An aerial view of Nassau jail in East Meadow.

An aerial view of Nassau jail in East Meadow. Credit: Kevin P Coughlin

A federal jury in Brooklyn awarded $3.25 million this week to a former inmate at the Nassau County Correctional Center who said he experienced a mental health crisis after a jail physician refused to provide him with medication he used to treat depression and anxiety.

Thomas Donohue, of Franklin Square, said in the lawsuit that Armor Correctional Health Care Services and Dr. Vincent Manetti violated his constitutional rights in 2014 by denying him medication he had used for 20 years to address depression and other longstanding mental health issues. Armor had a contract at the time with Nassau County at the time to provide health care to inmates at the East Meadow jail, according to a statement from Donohue’s attorneys Fred Brewington and Cobia M. Powell.

The lawsuit went to trial on June 5 and concluded on Wednesday with the jury finding Manetti and Armor liable for $150,000 in compensatory damages.

The jury also found Armor liable for $3 million in punitive damages and Manetti responsible for $100,000 in punitive damages.

Chris Boyle, a spokesman for Nassau County Executive Bruce Blakeman, declined to comment. Nassau County is not a defendant in the lawsuit. The Nassau sheriff’s office was originally named a defendant in the lawsuit, filed in 2015.

Attorneys representing Manetti and Armor – Gabriel Javier Martinez, of New York, and Jayne L. Pickup, of St. Davids, Pennsylvania – also did not respond to requests for comment.

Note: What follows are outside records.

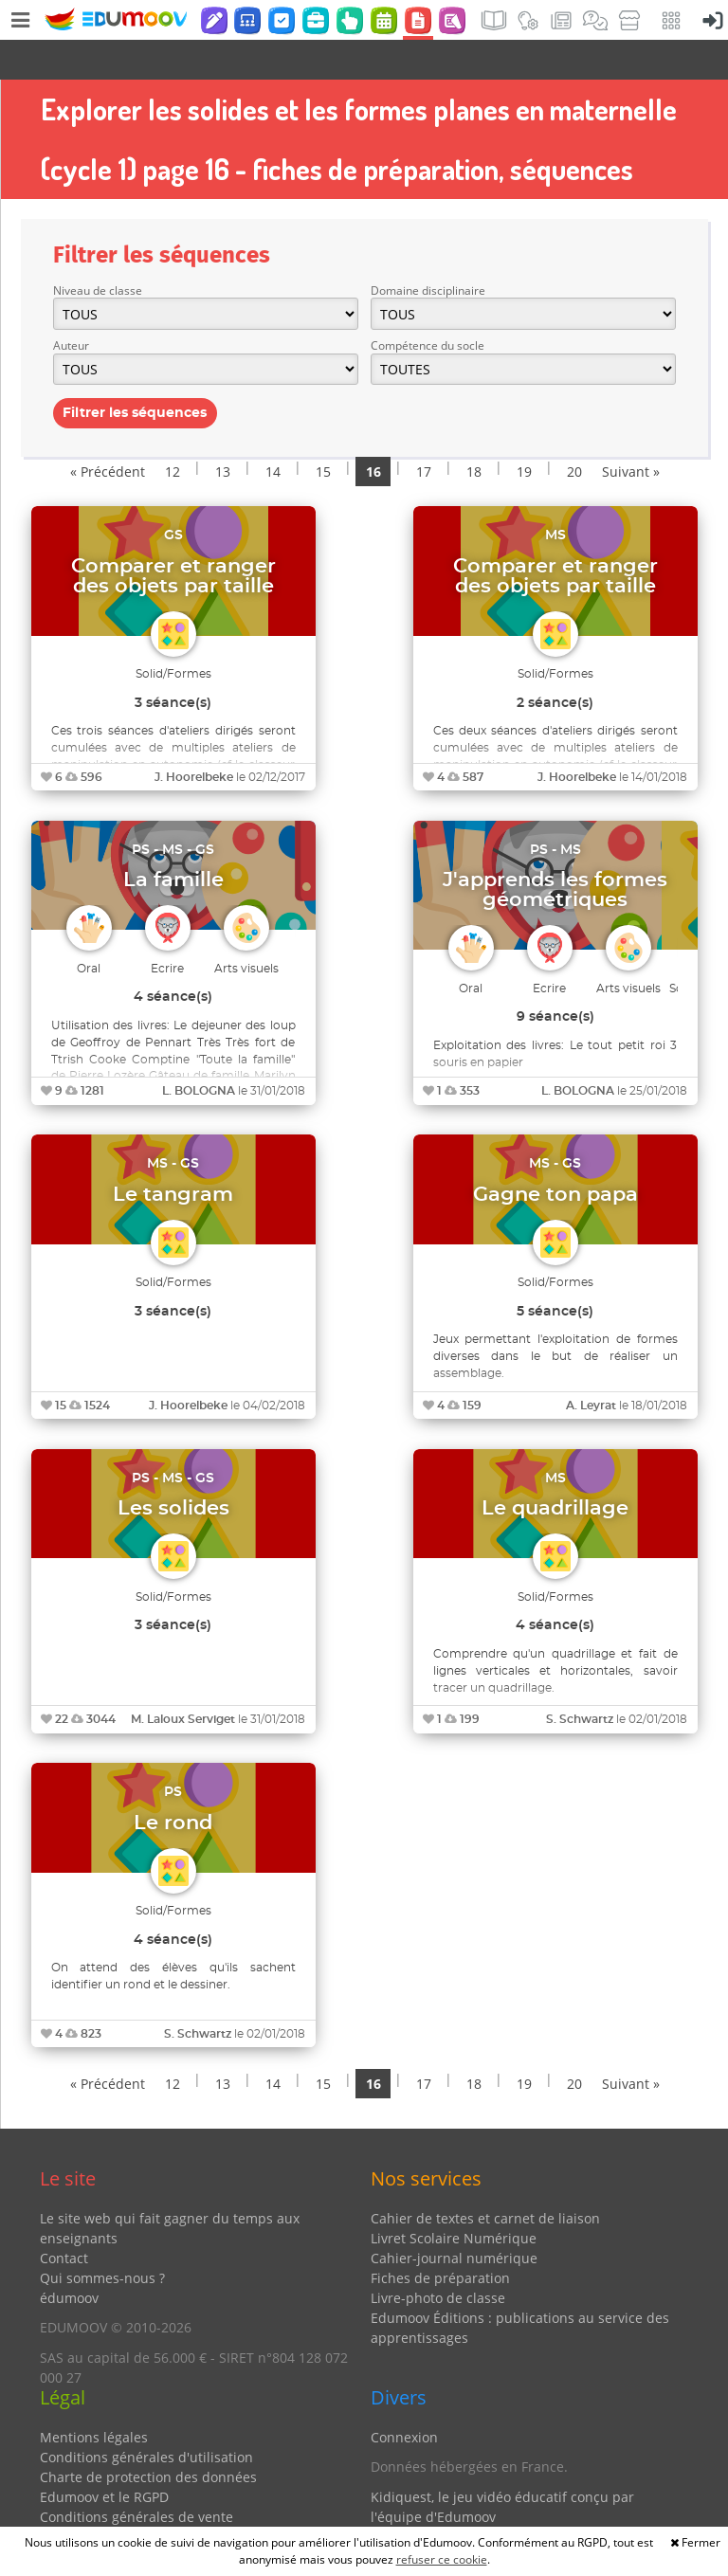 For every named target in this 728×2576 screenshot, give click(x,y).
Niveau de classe (97, 250)
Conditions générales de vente (136, 2477)
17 (423, 432)
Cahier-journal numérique (454, 2218)
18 (474, 432)
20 (574, 432)
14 (273, 432)
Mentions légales (94, 2397)
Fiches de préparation (440, 2238)
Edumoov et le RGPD (104, 2457)
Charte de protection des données (148, 2437)
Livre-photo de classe (438, 2258)
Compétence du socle (427, 305)
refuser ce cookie (441, 2559)
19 (524, 432)
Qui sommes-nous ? (102, 2238)
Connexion (404, 2397)
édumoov (69, 2258)
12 (172, 432)
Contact (64, 2218)
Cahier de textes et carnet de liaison (485, 2178)
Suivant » (631, 432)
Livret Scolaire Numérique (454, 2198)
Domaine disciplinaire (428, 250)
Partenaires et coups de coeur (466, 2506)
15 (323, 432)
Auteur (71, 305)
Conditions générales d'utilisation (146, 2417)
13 (222, 432)
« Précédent (107, 432) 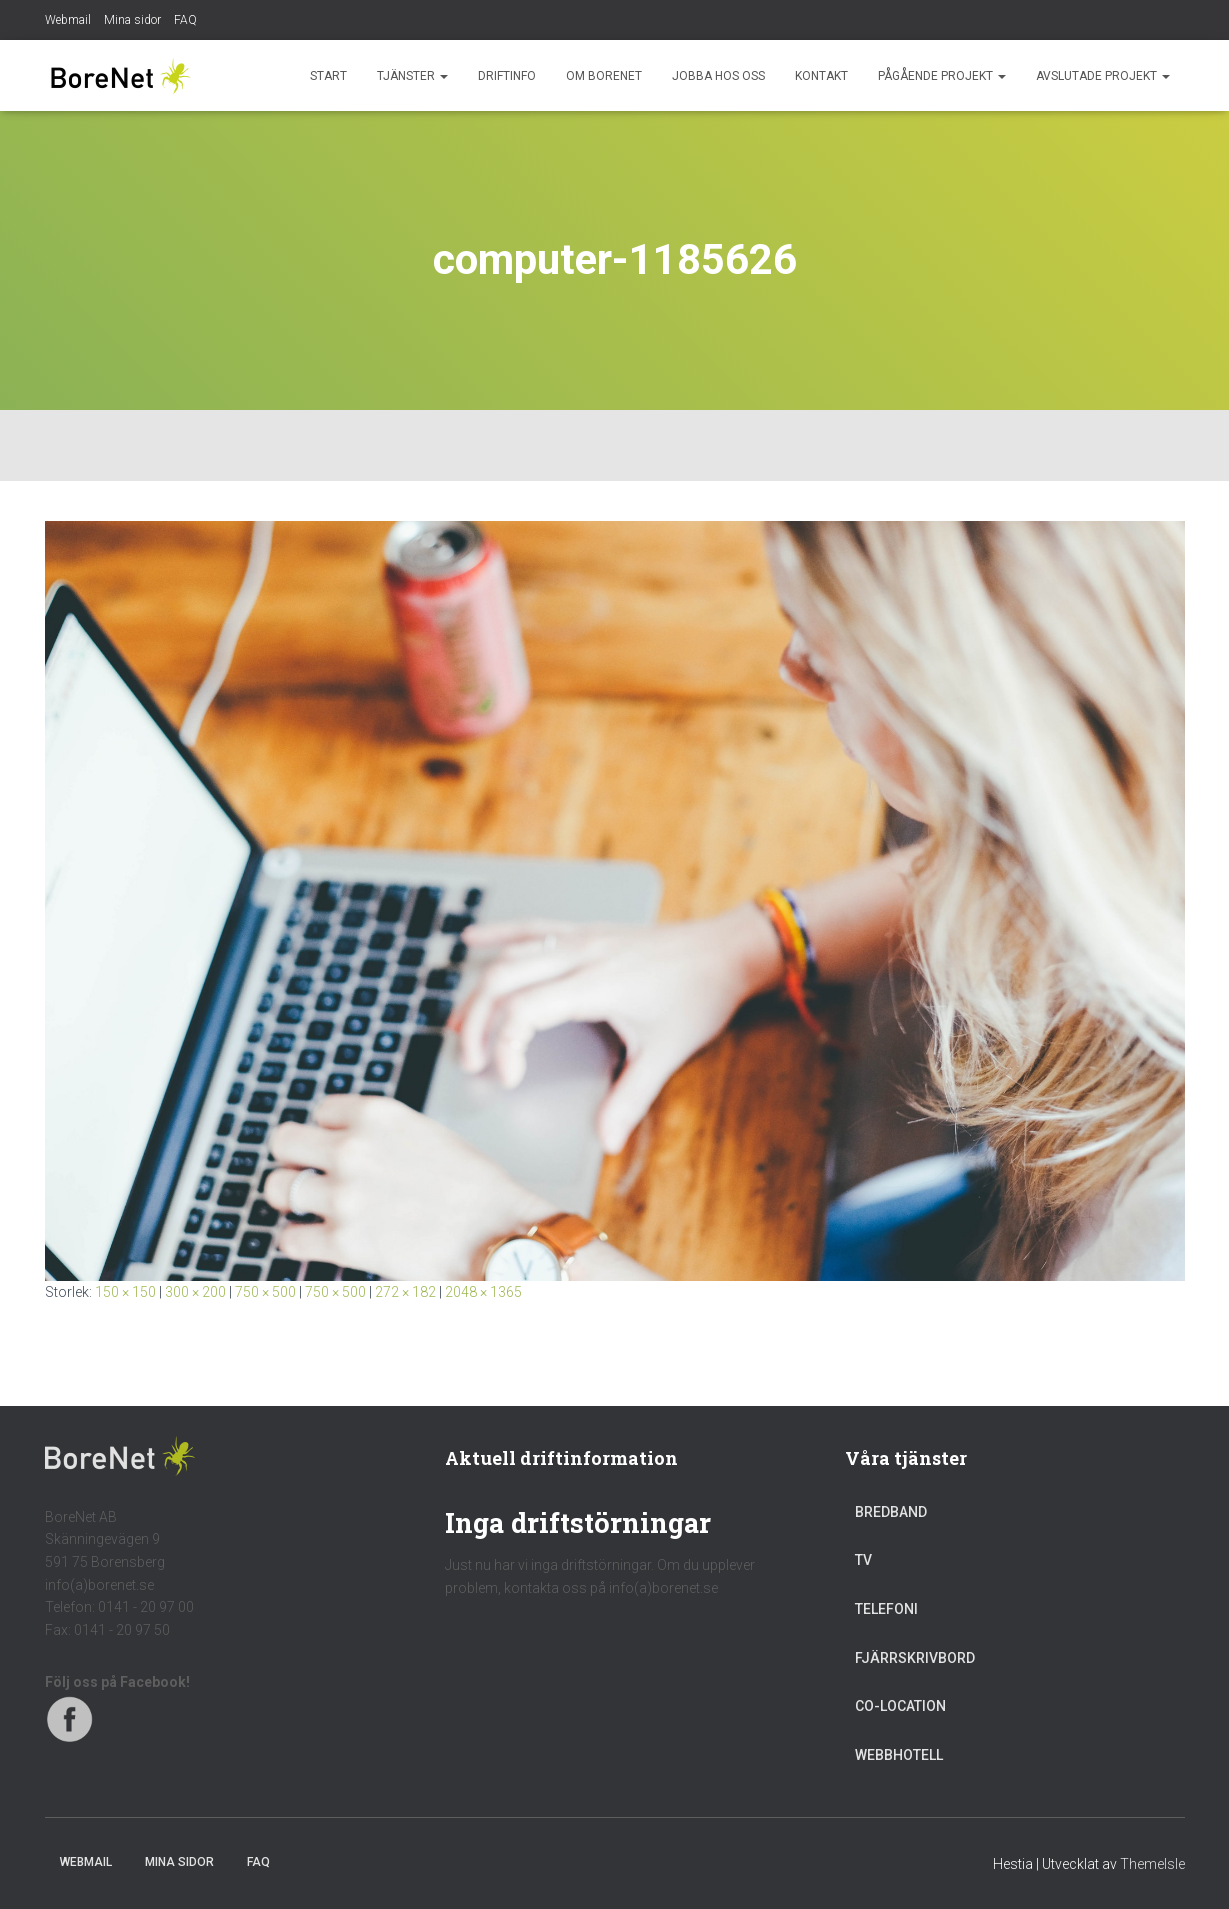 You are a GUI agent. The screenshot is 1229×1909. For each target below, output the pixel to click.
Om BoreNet (604, 76)
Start (328, 76)
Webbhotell (899, 1755)
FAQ (185, 20)
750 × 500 (265, 1292)
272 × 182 (405, 1292)
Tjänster (412, 76)
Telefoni (886, 1609)
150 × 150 (125, 1292)
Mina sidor (132, 20)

According to court records, Donohue, 60, was arrested on a robbery charge on Sept. 18, 2024, and incarcerated in the Nassau County Correctional Center. He later pleaded guilty to the charge. The lawsuit said he underwent an assessment by Manetti, then an employee of Armor.

Donohue had a prescription for a psychotropic mental health medication that he had been taking for 20 years to alleviate long-term depression, acute anxiety, post-traumatic stress disorder and panic attacks. Manetti’s assessment of Donohue was brief, the lawsuit said, and the doctor denied the medication and failed to verify the inmate’s long-term prescription.

“Things are different now and we don’t hand out pills anymore – deal with it,” the lawsuit said Manetti told Donohue.

As a result, Donohue suffered for nine months from depression and panic attacks he likened in the lawsuit to torture, court filings said. The lawsuit said Donohue filed a grievance reporting Manetti’s lack of care but was referred back to Armor Health Care Services, which the lawsuit said had a practice of denying necessary medication to inmates.